The Real Cost of Silence
What’s infuriating about endometriosis isn’t just the condition itself. It’s the culture of silence around it. Women smile through meetings. They power through presentations. They perform comedy onstage while pain radiates through their bodies. The world doesn’t see the heating pad, the injections, or the quiet tears in bathroom stalls.
Studies on women’s health disparities show this pattern repeating endlessly. Women are more likely to have their pain attributed to psychological causes. Women are more likely to be prescribed sedatives instead of proper diagnostics. Women are more likely to wait significantly longer for a diagnosis than men presenting with similar symptoms.
Guardino’s path from teenager with “normal period pain” to woman in urgent need of major surgery wasn’t an anomaly. It’s the default experience for millions of women seeking answers within a system that simply wasn’t built to listen to them.
Years Later, Still Fighting
Today, she still lives with endometriosis. She’s still in pain sometimes. As she writes, she’s wearing a heating pad. But now she knows what’s happening. She knows how to manage it through diet, stress management, and working with doctors who actually understand the disease.
She eventually heard the sound she’d prayed for: her baby’s first cry. Every surgery, injection, bruise, and backstage breakdown suddenly made sense. Not because suffering is noble or character-building, but because it finally led somewhere.
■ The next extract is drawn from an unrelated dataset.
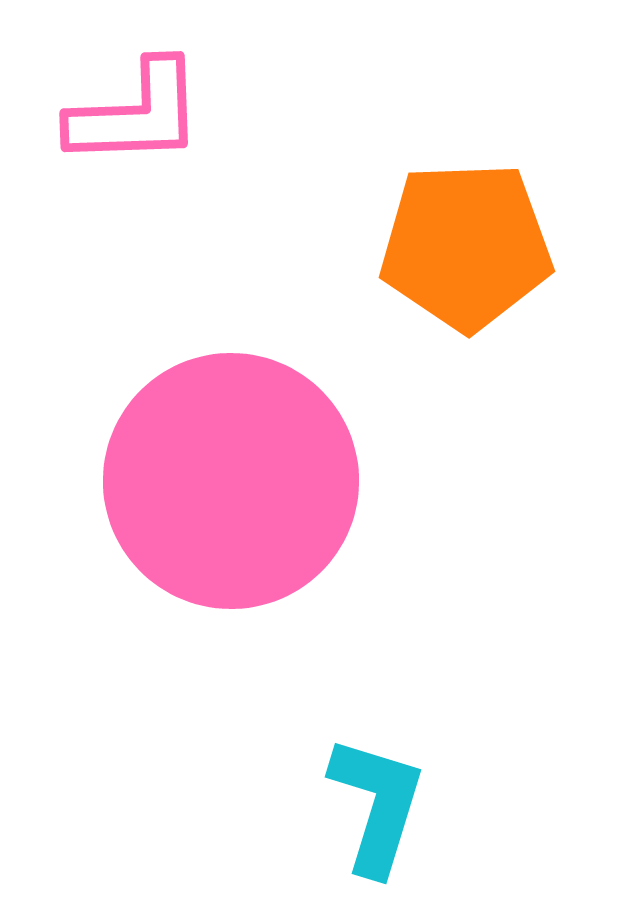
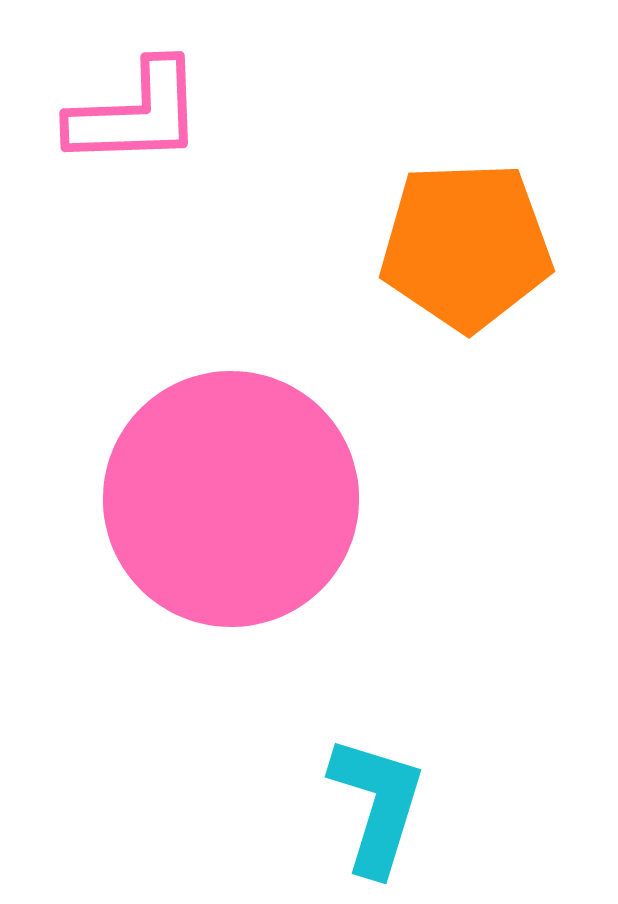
pink circle: moved 18 px down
The deeper issue here is that thousands of women are still where she was at 16. Still being told their pain is normal. Still being prescribed band-aid solutions instead of proper investigation. Still waiting for someone to actually listen.
Her message to those women is clear: Keep asking questions. Keep advocating for yourself. Keep searching for answers. And most importantly, you’re not alone.
Because somewhere, another woman is being dismissed in a doctor’s office right now, and the only difference between her diagnosis and Guardino’s is how many years she’ll have to wait before someone takes her seriously.